Мы могли кричать друг на друга в предоперационной, а через полчаса, стоя у одного стола, работать в идеальной тишине и согласии. Потому что оба знали: правда где-то посередине. И оба хотели одного – спасти.
Анна, наша анестезиолог, смеясь, называла нас «старой супружеской парой».
– У вас даже ссоры ритуальные, – говорила она. – Поругались, потом вместе чай пьёте, молча.
И была ещё одна наша традиция. «Завещание».
Это началось после одного страшного дня, когда мы потеряли троих подряд. Спасали, боролись, но… не вытянули. Вечером мы сидели в блиндаже у Табиба, и давила такая тишина, что хотелось кричать.
– Знаешь, Акация, – тихо сказал он, глядя на пламя в буржуйке. – Я тут думаю. Мы оба здесь не по приказу. Мы пришли сами. И шанс не уйти отсюда живым – он вполне реален.
Я кивнул.
– Так вот, – он потянулся к своей сумке и вынул оттуда сложенный листок. – Я написал. Для Лики и Маши. Жене и дочери. Не письмо, а… инструкцию. Где что лежит, какие дела недоделаны, пароль от сейфа. Чтобы не мучились потом.
Он положил листок на стол.
– И тебе советую. Напиши. Не как предсмертную записку, а как… техпаспорт жизни. Чтобы те, кто останется, не ломали голову.
Это было так по-табибски. Жёстко, практично, без сантиментов, но по сути – глубоко человечно. На следующий день я написал. Сложил листок в свой планшет. И мы договорились: если с одним что-то случится, второй обязательно доставит это письмо. Не письмо, а эстафету памяти. Передачу ответственности за оставленную жизнь.
Этот договор стал для нас чем-то вроде оберега. И чем-то, что связало нас ещё крепче.
Ночь, когда горел лес
Самое страшное было не тогда, когда раненых привозили много. А когда их привозили одного, но такого, что всё внутри сжималось в ледяной ком.
Его звали Ярослав. Сапёр. Двадцать лет. Подорвался на «лепестке». Не на мине, а на противопехотной растяжке, усыпанной тысячами этих стальных блёсток. Они изрешетили его тело ниже пояса. Но самое ужасное – обе кисти. Он инстинктивно прикрыл лицо. И «лепестки» почти отсекли ему обе руки по запястьям. Кости были целы на волоске, но все мягкие ткани, сухожилия, сосуды – превращены в фарш.
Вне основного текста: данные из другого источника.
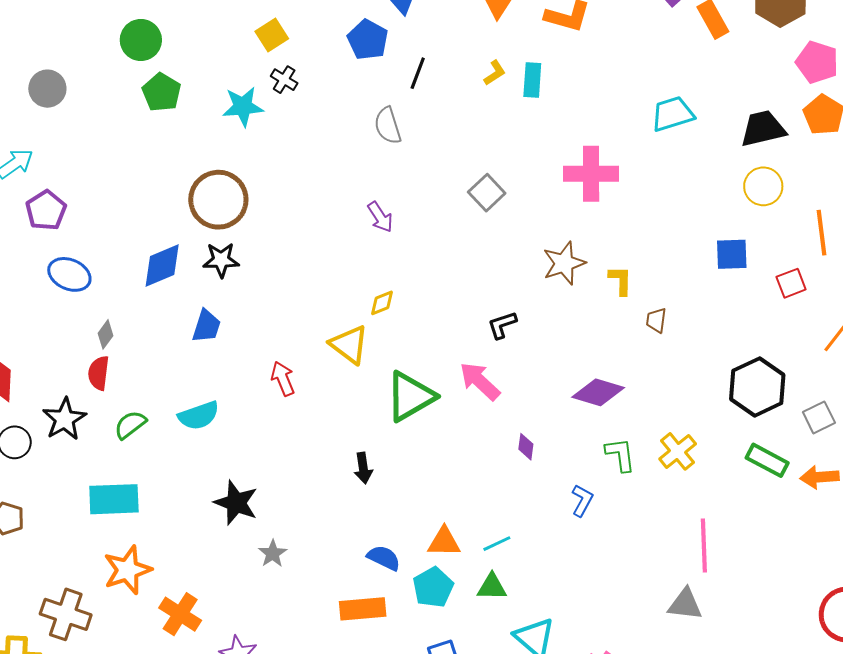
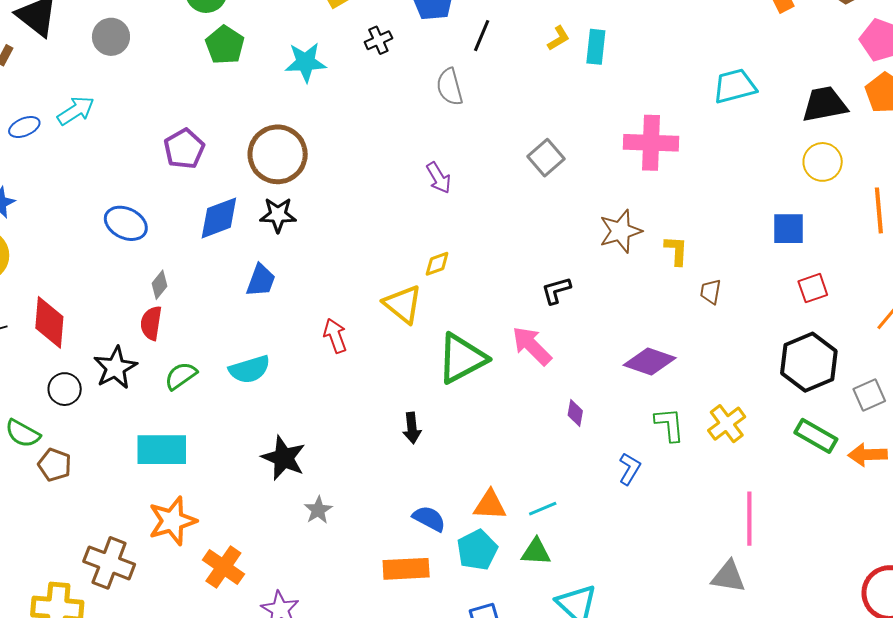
black cross: (284, 80) -> (378, 40), moved, turned 32
purple pentagon: (46, 210) -> (184, 149), moved
red square: (791, 283) -> (813, 288), moved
Его привезли глубокой ночью. Лес на поверхности горел от зажигательных снарядов, и сквозь вентиляционные шахты тянуло запахом гари и палёной хвои.
Мы стояли с Табибом перед этим мальчишкой. Он был в сознании. Шоковое спокойствие в огромных глазах.
– Доктора… – прошептал он. – Руки… они при мне?
Табиб посмотрел на санитаров. Те молча покачали головами. Кисти нашли, но они были нежизнеспособны. Сплошное месиво.
– Сейчас сделаем тебе обезболивающее, солдат, – сказал Табиб тем особым, твёрдым и спокойным голосом, который почему-то действовал лучше морфия. – И займёмся тобой. Всё будет хорошо.
Он соврал. И мы оба это знали. «Всё хорошо» – это когда можно пришить. Здесь пришивать было нечего.
Мы оперировали шесть часов. Табиб занимался культями, стараясь сохранить максимальную длину лучевых костей, сформировать покрытие. Я пытался спасти хоть какие-то фрагменты сосудов и нервов для будущих протезов. Это была не реплантация, а отчаянная попытка сохранить хоть какую-то функцию.
В какой-то момент, когда я пытался найти хотя бы один венозный ствол, у меня дрогнула рука. От усталости, от безнадёжности, от этого жуткого запаха гари. Инструмент соскользнул.
– Зажим, – тихо, но чётко сказал Табиб. Его рука появилась в поле моего зрения, зафиксировала ткань. – Акация. Перерыв. Пять минут.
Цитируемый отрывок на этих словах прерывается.